• _Assignment_
Between the line containing "استمرت الاسواق بالتقلب" and the line containing "Verkehr / © MIG" lies a run of lines; give that run again exactly, with both of those lines, and nothing else from the entries below.

• _Records for this task_
/---
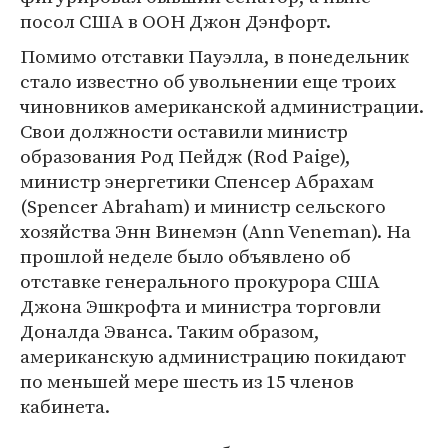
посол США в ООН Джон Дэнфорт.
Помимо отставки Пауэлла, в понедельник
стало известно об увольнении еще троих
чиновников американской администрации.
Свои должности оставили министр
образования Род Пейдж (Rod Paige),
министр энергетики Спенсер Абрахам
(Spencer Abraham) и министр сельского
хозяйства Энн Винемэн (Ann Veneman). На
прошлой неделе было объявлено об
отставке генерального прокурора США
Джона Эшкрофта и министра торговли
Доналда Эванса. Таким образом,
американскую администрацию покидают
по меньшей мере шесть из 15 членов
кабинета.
\---
/---
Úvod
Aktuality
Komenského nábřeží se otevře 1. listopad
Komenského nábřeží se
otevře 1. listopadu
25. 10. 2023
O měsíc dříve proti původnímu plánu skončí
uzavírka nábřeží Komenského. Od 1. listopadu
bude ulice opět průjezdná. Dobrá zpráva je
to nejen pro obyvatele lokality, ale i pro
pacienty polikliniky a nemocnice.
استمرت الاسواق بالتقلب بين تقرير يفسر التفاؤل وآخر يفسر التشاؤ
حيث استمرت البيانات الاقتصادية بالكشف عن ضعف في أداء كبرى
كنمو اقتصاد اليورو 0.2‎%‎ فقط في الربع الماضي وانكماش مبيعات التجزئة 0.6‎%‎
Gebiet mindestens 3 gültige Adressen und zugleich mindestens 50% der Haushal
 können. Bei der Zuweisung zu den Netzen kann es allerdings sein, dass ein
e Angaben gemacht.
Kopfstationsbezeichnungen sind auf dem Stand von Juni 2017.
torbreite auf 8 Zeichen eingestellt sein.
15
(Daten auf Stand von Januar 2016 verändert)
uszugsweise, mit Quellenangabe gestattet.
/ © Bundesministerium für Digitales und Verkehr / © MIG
\---
/---
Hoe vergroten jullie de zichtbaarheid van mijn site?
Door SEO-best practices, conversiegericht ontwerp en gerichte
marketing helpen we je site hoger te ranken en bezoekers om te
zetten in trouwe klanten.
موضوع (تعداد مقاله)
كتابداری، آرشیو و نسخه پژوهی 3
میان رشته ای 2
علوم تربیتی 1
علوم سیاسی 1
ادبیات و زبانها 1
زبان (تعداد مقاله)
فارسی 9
\---
• _Answer to this exercise_
استمرت الاسواق بالتقلب بين تقرير يفسر التفاؤل وآخر يفسر التشاؤ
حيث استمرت البيانات الاقتصادية بالكشف عن ضعف في أداء كبرى
كنمو اقتصاد اليورو 0.2‎%‎ فقط في الربع الماضي وانكماش مبيعات التجزئة 0.6‎%‎
Gebiet mindestens 3 gültige Adressen und zugleich mindestens 50% der Haushal
 können. Bei der Zuweisung zu den Netzen kann es allerdings sein, dass ein
e Angaben gemacht.
Kopfstationsbezeichnungen sind auf dem Stand von Juni 2017.
torbreite auf 8 Zeichen eingestellt sein.
15
(Daten auf Stand von Januar 2016 verändert)
uszugsweise, mit Quellenangabe gestattet.
/ © Bundesministerium für Digitales und Verkehr / © MIG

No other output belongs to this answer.